Generates realistic egocentric videos of human-object interactions conditioned on per-frame body poses and hand gestures, producing physically plausible consequences (e.g., liquid pouring). Advances gesture-conditioned world simulation: given body pose and hand gesture as input, the model generates what the world looks like from within the moving body—directly relevant to AR/VR somatic applications.

Gao, Q. et al. (28 March / featured 3–4 April 2026). LOME. arXiv:2603.27449. https://arxiv.org/abs/2603.27449


Near-window — high field significance:

TokenDance: Token-to-Token Music-to-Dance Generation with Bidirectional Mamba 🚩 (28 March 2026) Ziyue Yang, Kaixing Yang, Xulong Tang URL: https://arxiv.org/abs/2603.27314 — Two-stage music-to-dance generation using Finite Scalar Quantization to discretise both dance and music into tokens, then generating choreography non-autoregressively. State-of-the-art quality and inference speed. Modular token architecture could accept somatic signals as additional conditioning.

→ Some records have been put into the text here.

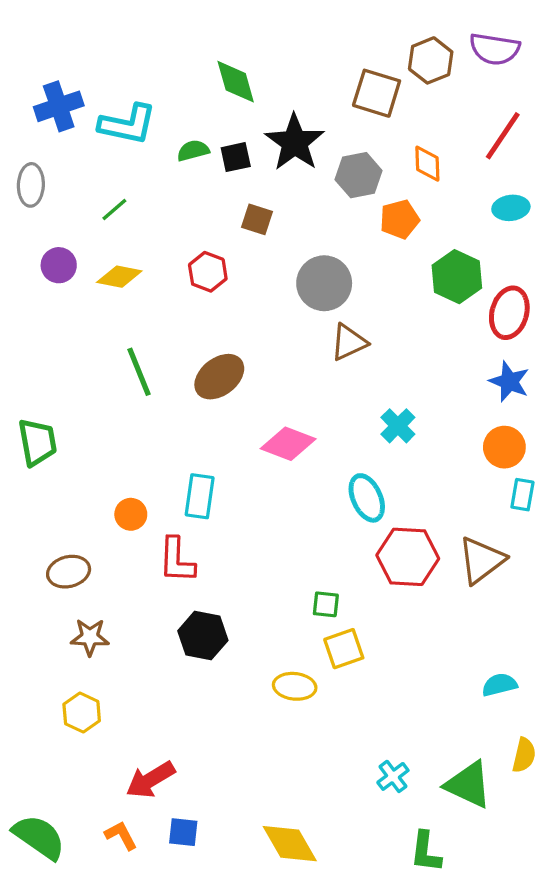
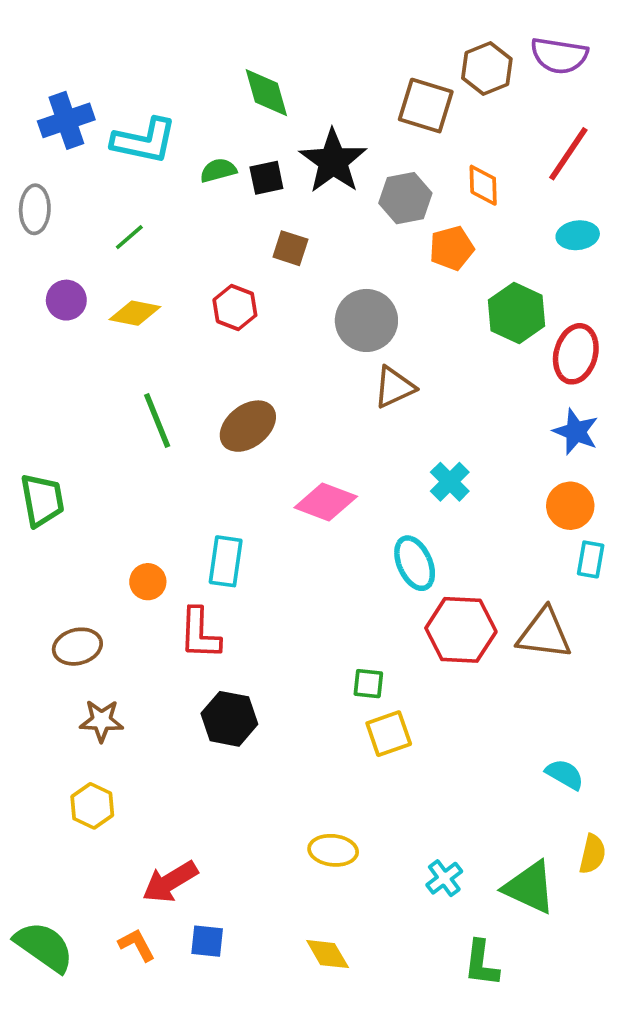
brown triangle: (481, 560) -> (544, 634), turned 44
cyan semicircle: (499, 685) -> (565, 774), turned 44
yellow ellipse: (295, 686) -> (333, 850), moved
yellow diamond: (290, 844) -> (328, 954), size x0.7

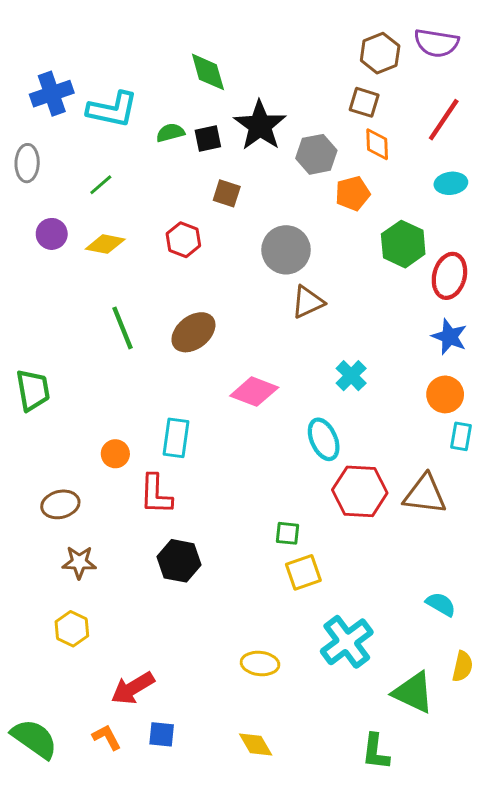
brown square: (426, 106) -> (364, 102), moved, size x0.7
cyan cross: (444, 878) -> (347, 642), moved, size x1.8

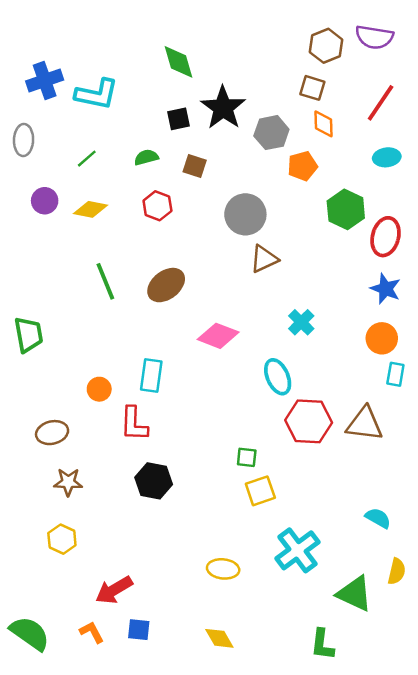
green semicircle: (170, 133) -> (146, 157), moved

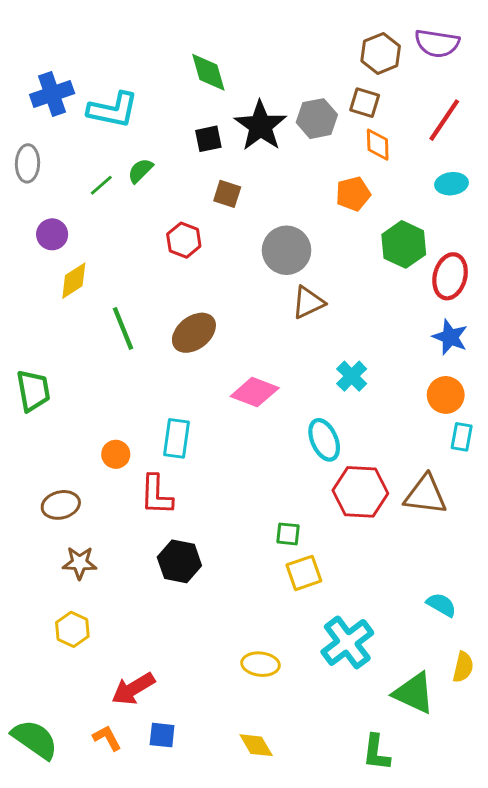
gray hexagon: (271, 133) -> (317, 119), moved
green semicircle: (146, 157) -> (140, 171), moved, turned -30
yellow diamond: (90, 209) -> (74, 281), moved, turned -44

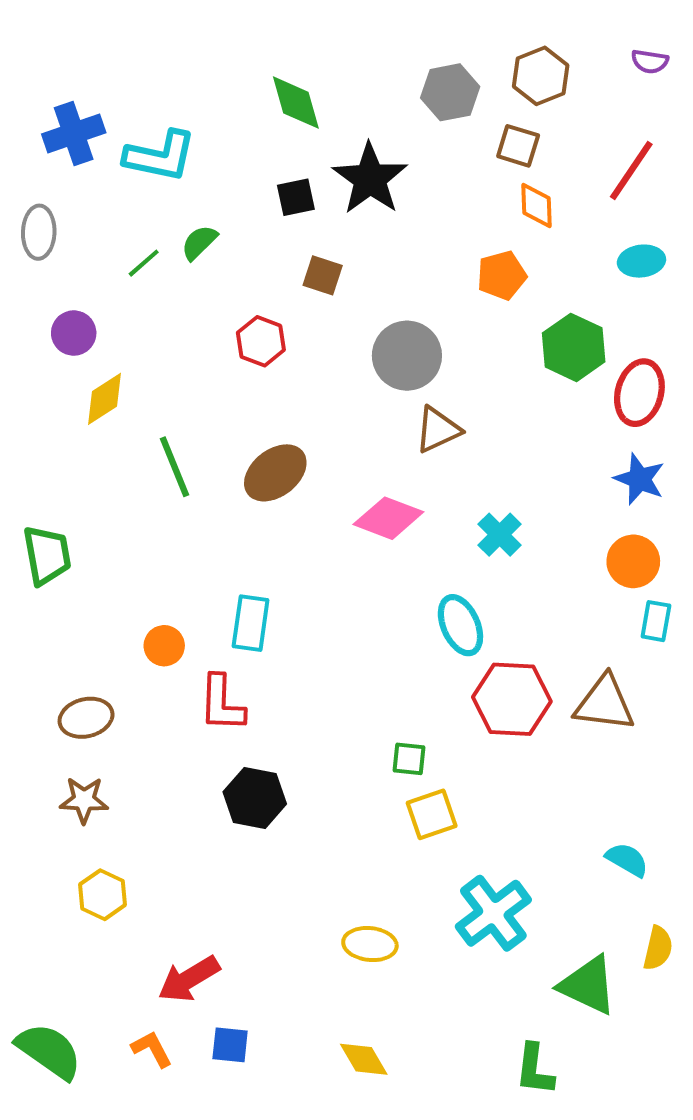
purple semicircle: (437, 43) -> (650, 61), moved, size x0.6
gray hexagon: (317, 119) -> (450, 92), moved
pink diamond: (255, 392) -> (388, 518), moved
brown star: (80, 563) -> (84, 800), moved

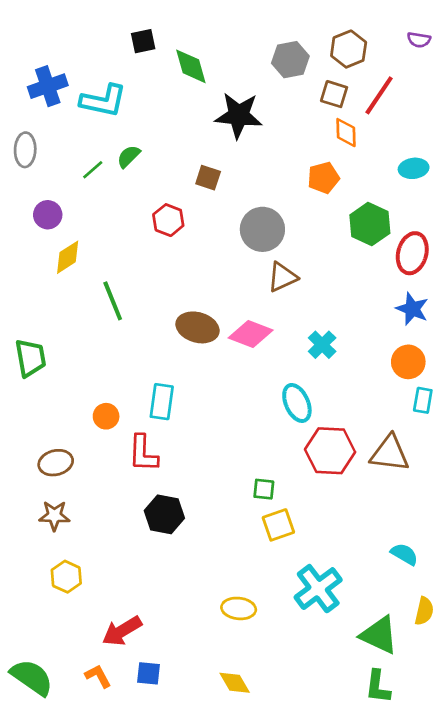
red line: (631, 170) -> (379, 95), moved
black star: (370, 179) -> (239, 115), turned -30
black square: (296, 197) -> (143, 41), moved
brown ellipse: (275, 473) -> (198, 327), moved, turned 54
green L-shape: (535, 1070) -> (378, 687), moved

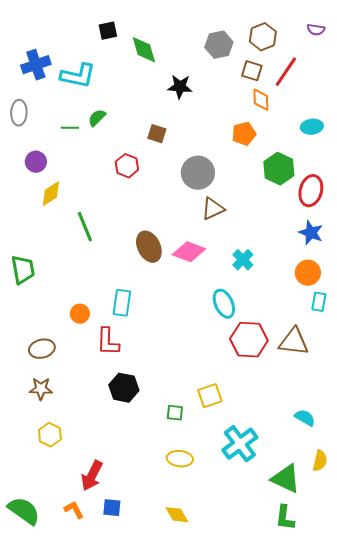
black star: (239, 115) -> (180, 87), size x0.7
green line: (93, 170) -> (70, 128), turned 42
brown ellipse: (198, 327) -> (149, 247), turned 48
green square: (264, 489) -> (175, 413), moved
red arrow: (122, 631) -> (92, 476), turned -32

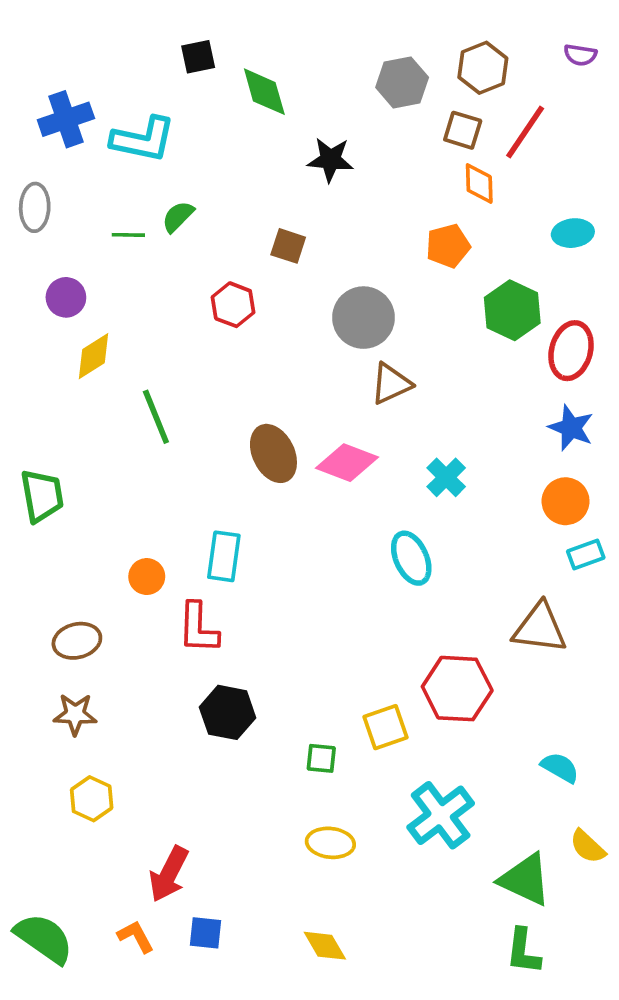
cyan rectangle: (319, 302) -> (586, 554), turned 60
red hexagon: (249, 340) -> (457, 689), moved
yellow semicircle: (320, 461) -> (588, 847), turned 120

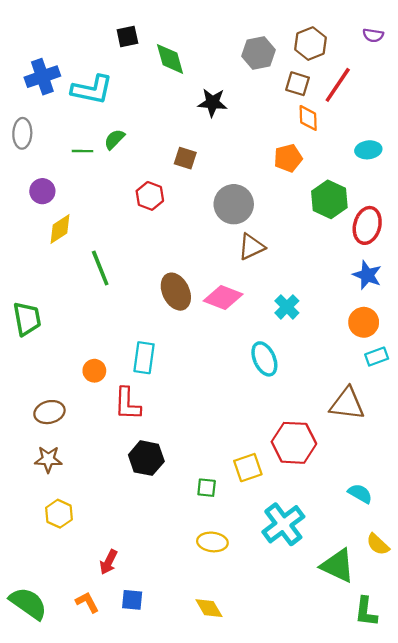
red arrow: (169, 874) -> (109, 562), size x0.7
green L-shape: (523, 951) -> (366, 612), moved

PoseDreamer: Scalable Photorealistic Human Data Generation 🚩 (30 March 2026) Lorenza Prospero, Orest Kupyn et al. — Oxford VGG URL: https://arxiv.org/abs/2603.28763 — Generates 500,000+ synthetic labelled 3D human mesh samples via controllable diffusion, achieving parity with real data at 76% improvement in image quality. Directly applicable to bootstrapping somatic body datasets.